Twitter Q&A: Mets stuff

I’m going to guess false. Bay has a couple of things working to his advantage, assuming staying on the Mets is an advantage: His contract and his handedness.

Bay is owed $19 million after this season. In Oliver Perez and Luis Castillo, Sandy Alderson showed a willingness to part ways with highly priced veterans who didn’t appear apt to help the club. But if Bay can’t turn it around in 2012 and doesn’t look likely to help the Mets in 2013, it shouldn’t matter how much he’s owed. It might be tough for the club to stomach swallowing that much sunk cost, but if they can find a guy at or slightly above the league minimum they think can outproduce Bay — which doesn’t seem unreasonable — then, you know, peace out.

Bay does hit right-handed, which is valuable to the Mets because of their glut of lefty-hitting outfielders. With Lucas Duda, Kirk Nieuwenhuis and Mike Baxter in the fold and Matt den Dekker coming up the pike, Bay could balance out the mix a little. Again, though, it doesn’t seem crazy to imagine the Mets finding a righty-hitting outfielder that can outproduce Bay against lefties on the cheap. Scott Hairston, for example.

The Mets will and should give Bay every chance to make good on his contract. Since it hasn’t happened yet, and with the injuries piling up, it doesn’t seem likely to happen. And this front office doesn’t seem prone to carrying players that can’t pull their weight just because they’re paying them. I’d guess Bay comes to Spring Training, we read a couple stories about how he’s in the best shape of his life, and the Mets keep him around while the roster picture clears up. If no one gets hurt and he isn’t 2009 (or even 2010) Jason Bay again, they cut him loose late or send him packing in a Gary Matthews Jr.-style deal, provided he’s willing to waive his no-trade clause.

But trying to predict things in baseball is often a fool’s errand.

There were a bunch of questions similar to this one. As Rob suggests, the Mets should be reluctant to trade prospects for bullpen help. Trading for relievers at the deadline is generally a really bad way to get good value for your young players. And that seems especially likely this season, with more teams in the Wild Card hunt and the price of rental players (presumably) inflated. Flags fly forever and prospects are no safe bet to pan out, so if there was some way the Mets could guarantee that trading a prospect would net them a World Series win, it’d be worth it. Since there isn’t, hanging on to the young guys seems like the best way to win a championship. It doesn’t help or hurt the team’s chances this year, and it doesn’t hinder them for years to come either.
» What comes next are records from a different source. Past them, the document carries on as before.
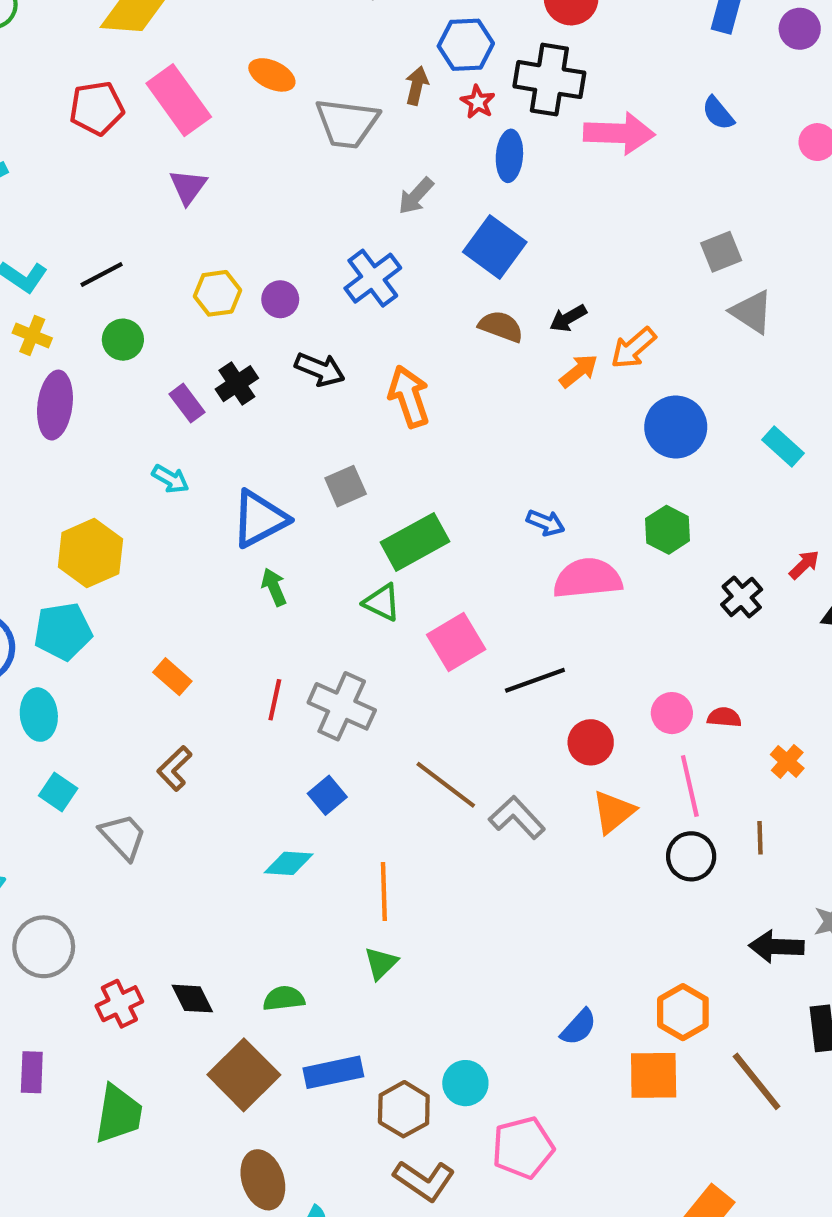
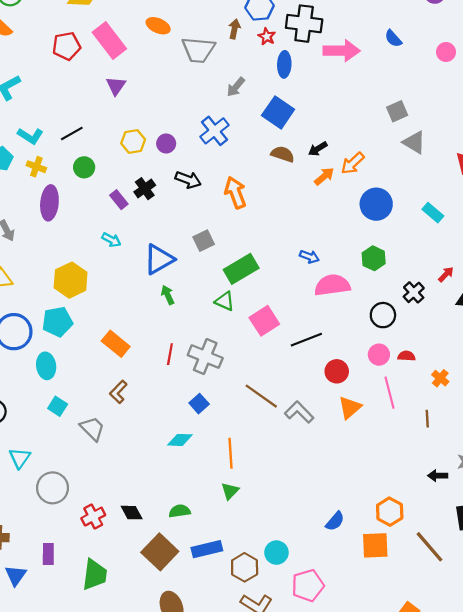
orange rectangle: (172, 677) -> (116, 344), size x1.4
black circle: (691, 856) -> (383, 315), moved
black arrow: (776, 947) -> (438, 476), size x0.7

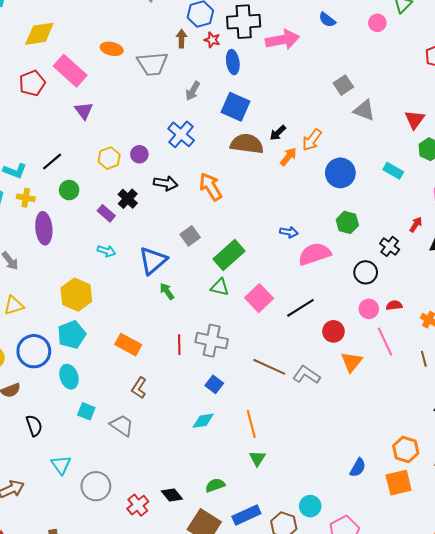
brown semicircle: (283, 154) -> (247, 144), size x1.5

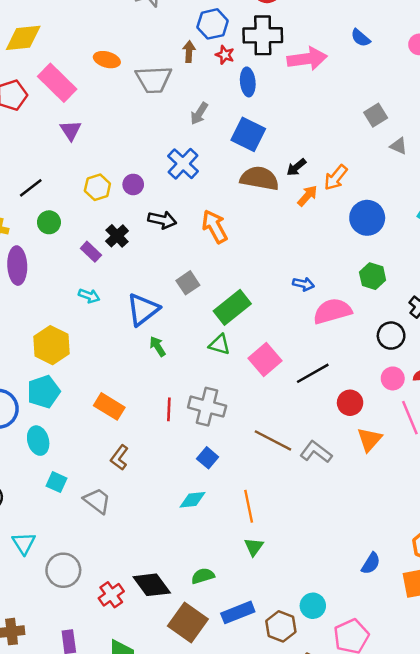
gray triangle: (364, 110) -> (399, 146), size x0.7
black diamond: (172, 495) -> (152, 585), size x1.5

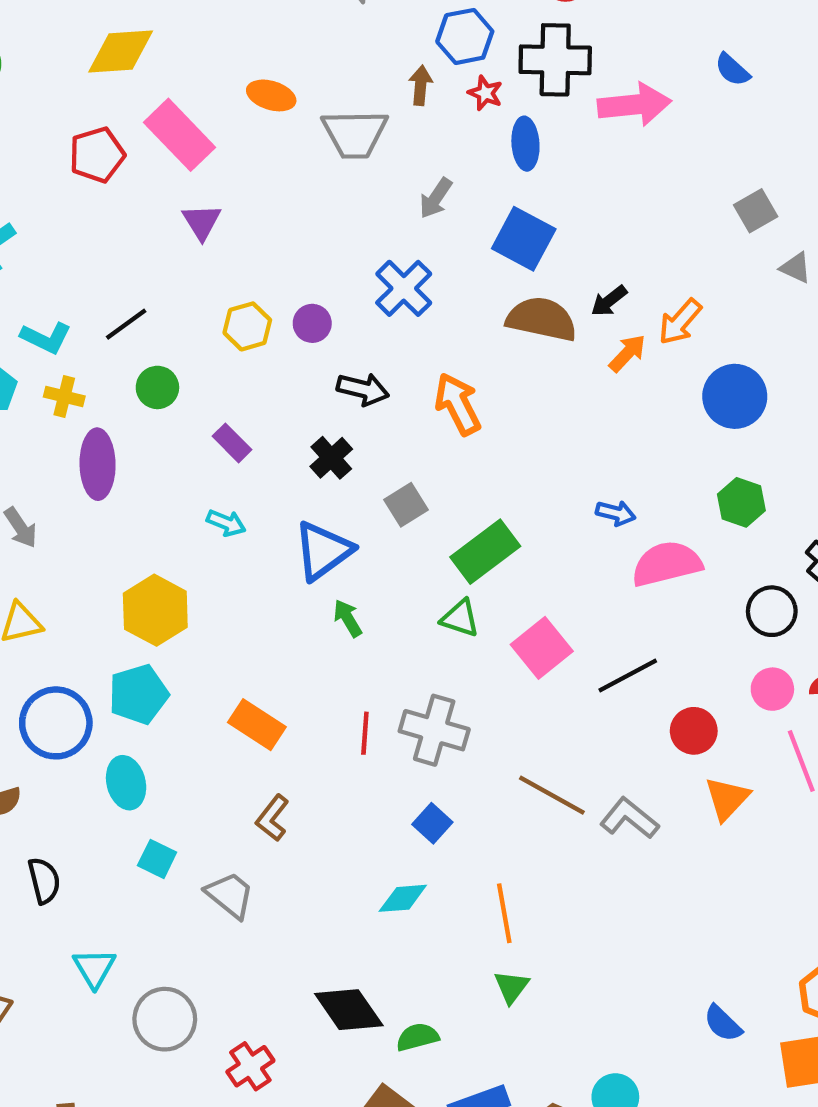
black cross: (117, 236) -> (331, 458), moved
blue semicircle: (371, 563) -> (723, 1023), turned 100
black diamond: (152, 585) -> (349, 1010), moved

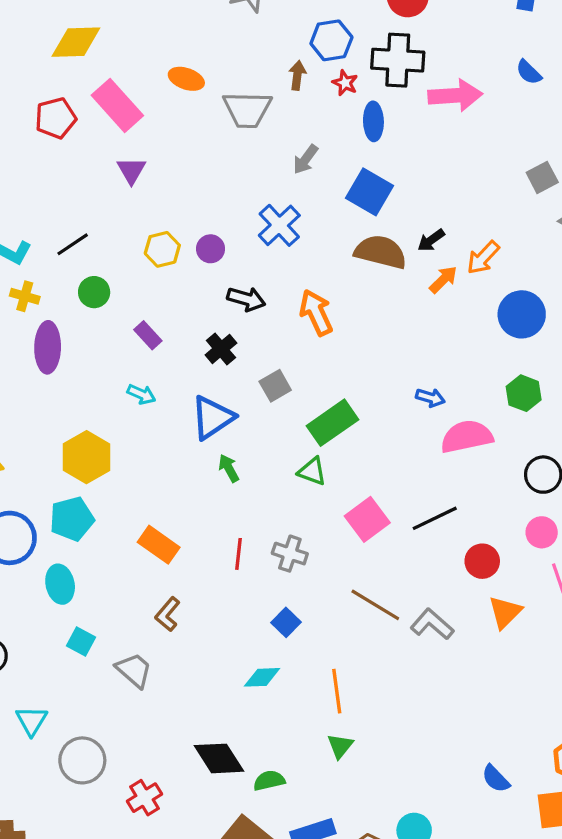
pink square: (542, 648) -> (367, 519), moved
gray cross: (434, 730) -> (290, 554), size x0.7

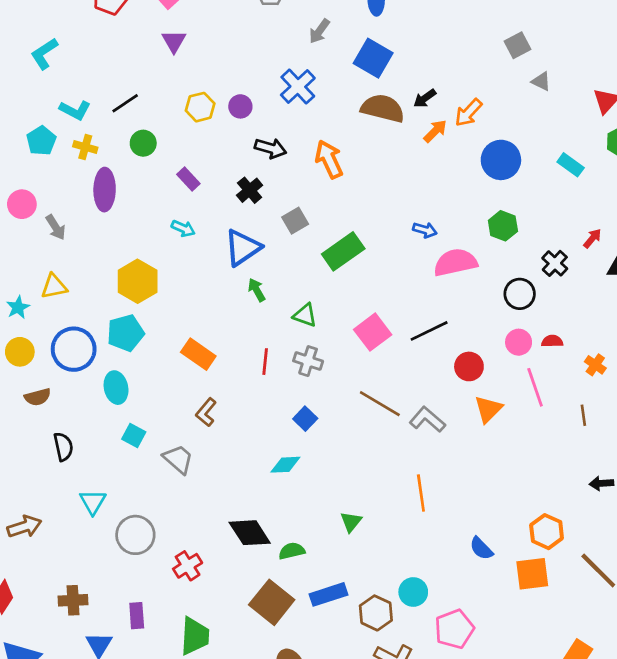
green triangle: (312, 471) -> (305, 315), moved
orange line: (337, 691) -> (421, 493), moved

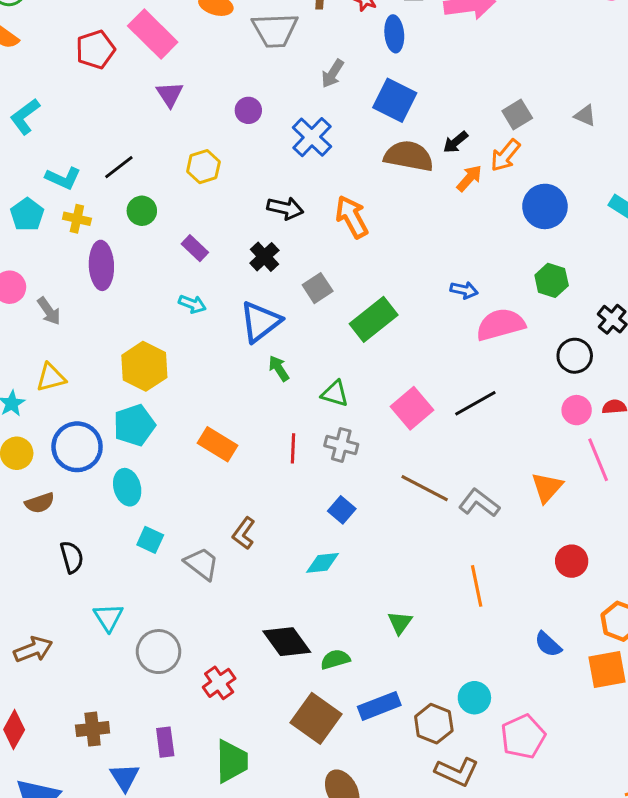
gray square: (517, 45) -> (517, 115), moved
purple circle: (240, 106) -> (248, 110), moved
red circle: (469, 366) -> (572, 561), moved
brown L-shape: (206, 412) -> (244, 533), moved

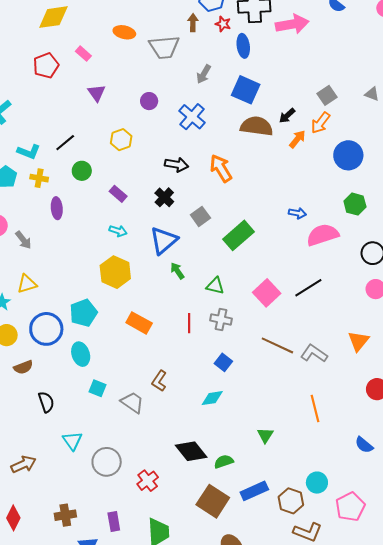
pink rectangle: (153, 34) -> (83, 54), size x0.5
purple ellipse: (101, 265) -> (57, 208), size x0.7
yellow hexagon: (144, 366) -> (115, 272), moved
That said: The Mets could use some bullpen help. I suspect their biggest help will come from regression to the mean — bullpen performances are fickle and exist only in small sample sizes, and Frank Francisco, Ramon Ramirez and Jon Rauch are all probably better than they have been this year.

An extra quality arm would sure be nice, though. Justin Hampson earned the first crack at being the second lefty in the bullpen. If he can’t cut it, maybe Edgin will get a look. The Triple-A relievers that appear most likely to help the 2012 Mets’ bullpen are a couple of familiar ones, though: Manny Acosta and Pedro Beato.

Acosta has been lights-out in a small sample since returning to the Bisons, posting a 1.32 ERA with 15 strikeouts and no walks in 13 2/3 innings. He was almost unfathomably bad in the early part of the year with the Mets, but pretty good for the big club in 2010 and 2011. If whatever was wrong is better now, Acosta could again provide some quality innings out of the bullpen down the stretch. The ERA will be ugly all year.

Beato has also pitched well in Buffalo, striking out 16 and walking eight (three of them intentionally) while yielding a 1.35 ERA in 20 innings. He’s throwing in the low-to-mid-90s again and says he feels fully healthy after shoulder soreness sidelined him for the early part of the season.

Mejia to the Bullpen version 2.0 looks like it’s somehow going even worse than it did the first time around. Maybe something clicks for him and he figures out how to throw strikes in a relief role, but right now he doesn’t look anywhere near ready to help the big club there.

My first instinct was to assume confirmation bias, but I went to the gamelog. The Mets are 6-12 in their first games after traveling this year and have been outscored 106-82 in them.

But 18 games, you know, is a small sample size. And I don’t think it’s enough to rule out randomness. One of those rough losses came with Chris Schwinden on the mound in Colorado and another was Johan Santana’s oddly scheduled return after the no-hitter. It’s something worth keeping an eye on, I suppose, but it’s too soon to rule out noise. The Mets have, at times, played some pretty bad baseball in the middle of homestands and at the end of road trips too. And they’ve had some pretty strong games the first day after traveling that get swept under the rug a bit when we’re trying to identify a trend.